═══ INFORMATION SUPPLIED

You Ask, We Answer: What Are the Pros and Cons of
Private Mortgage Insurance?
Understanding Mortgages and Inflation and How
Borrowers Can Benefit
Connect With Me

══════

WORK REQUIRED
Transcribe the records above exactly as they appear.

TASK ANSWER
You Ask, We Answer: What Are the Pros and Cons of
Private Mortgage Insurance?
Understanding Mortgages and Inflation and How
Borrowers Can Benefit
Connect With Me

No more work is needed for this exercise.